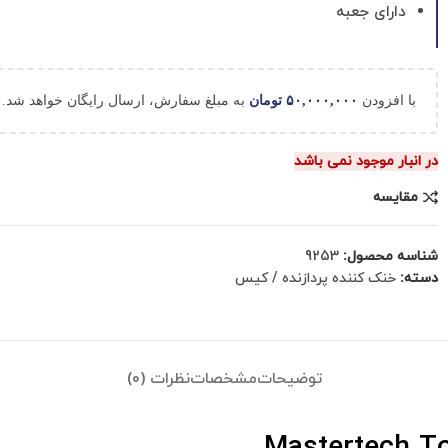
دارای جعبه
با افزودن
۵۰,۰۰۰,۰۰۰
تومان
به مبلغ سفارش، ارسال رایگان خواهد شد.
در انبار موجود نمی باشد
مقایسه
شناسه محصول:
9253
دسته:
خنک کننده پردازنده / کیس
توضیحات
مشخصات
نظرات (0)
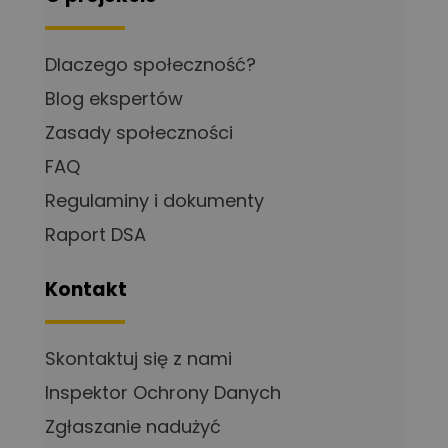
Dlaczego społeczność?
Blog ekspertów
Zasady społeczności
FAQ
Regulaminy i dokumenty
Raport DSA
Kontakt
Skontaktuj się z nami
Inspektor Ochrony Danych
Zgłaszanie nadużyć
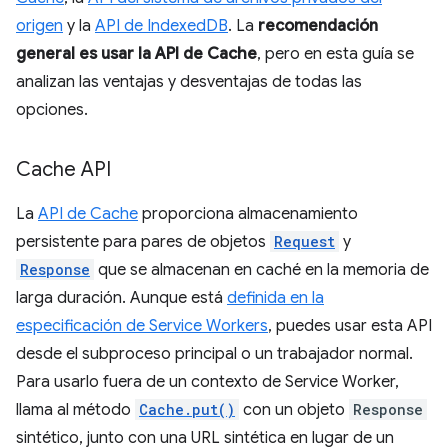
origen
y la
API de IndexedDB
. La
recomendación
general es usar la API de Cache
, pero en esta guía se
analizan las ventajas y desventajas de todas las
opciones.
Cache API
La
API de Cache
proporciona almacenamiento
persistente para pares de objetos
Request
y
Response
que se almacenan en caché en la memoria de
larga duración. Aunque está
definida en la
especificación de Service Workers
, puedes usar esta API
desde el subproceso principal o un trabajador normal.
Para usarlo fuera de un contexto de Service Worker,
llama al método
Cache.put()
con un objeto
Response
sintético, junto con una URL sintética en lugar de un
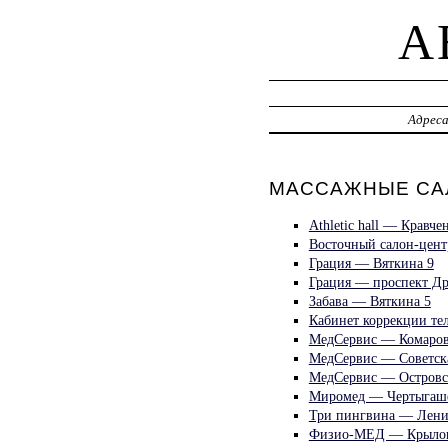
A
Адрес
МАССАЖНЫЕ САЛ
Athletic hall — Кравче
Восточный салон-цен
Грация — Вяткина 9
Грация — проспект Д
Забава — Вяткина 5
Кабинет коррекции те
МедСервис — Комаров
МедСервис — Советск
МедСервис — Островс
Миромед — Чертыгаше
Три пингвина — Лени
Физио-МЕД — Крылов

*****

### Try it:
Excluding the pictures, reproduce every entry exactly as given.

### Worked solution:
دارای جعبه
با افزودن
۵۰,۰۰۰,۰۰۰
تومان
به مبلغ سفارش، ارسال رایگان خواهد شد.
در انبار موجود نمی باشد
مقایسه
شناسه محصول:
9253
دسته:
خنک کننده پردازنده / کیس
توضیحات
مشخصات
نظرات (0)
Dlaczego społeczność?
Blog ekspertów
Zasady społeczności
FAQ
Regulaminy i dokumenty
Raport DSA
Kontakt
Skontaktuj się z nami
Inspektor Ochrony Danych
Zgłaszanie nadużyć
origen
y la
API de IndexedDB
. La
recomendación
general es usar la API de Cache
, pero en esta guía se
analizan las ventajas y desventajas de todas las
opciones.
Cache API
La
API de Cache
proporciona almacenamiento
persistente para pares de objetos
Request
y
Response
que se almacenan en caché en la memoria de
larga duración. Aunque está
definida en la
especificación de Service Workers
, puedes usar esta API
desde el subproceso principal o un trabajador normal.
Para usarlo fuera de un contexto de Service Worker,
llama al método
Cache.put()
con un objeto
Response
sintético, junto con una URL sintética en lugar de un
A
Адрес
МАССАЖНЫЕ САЛ
Athletic hall — Кравче
Восточный салон-цен
Грация — Вяткина 9
Грация — проспект Д
Забава — Вяткина 5
Кабинет коррекции те
МедСервис — Комаров
МедСервис — Советск
МедСервис — Островс
Миромед — Чертыгаше
Три пингвина — Лени
Физио-МЕД — Крылов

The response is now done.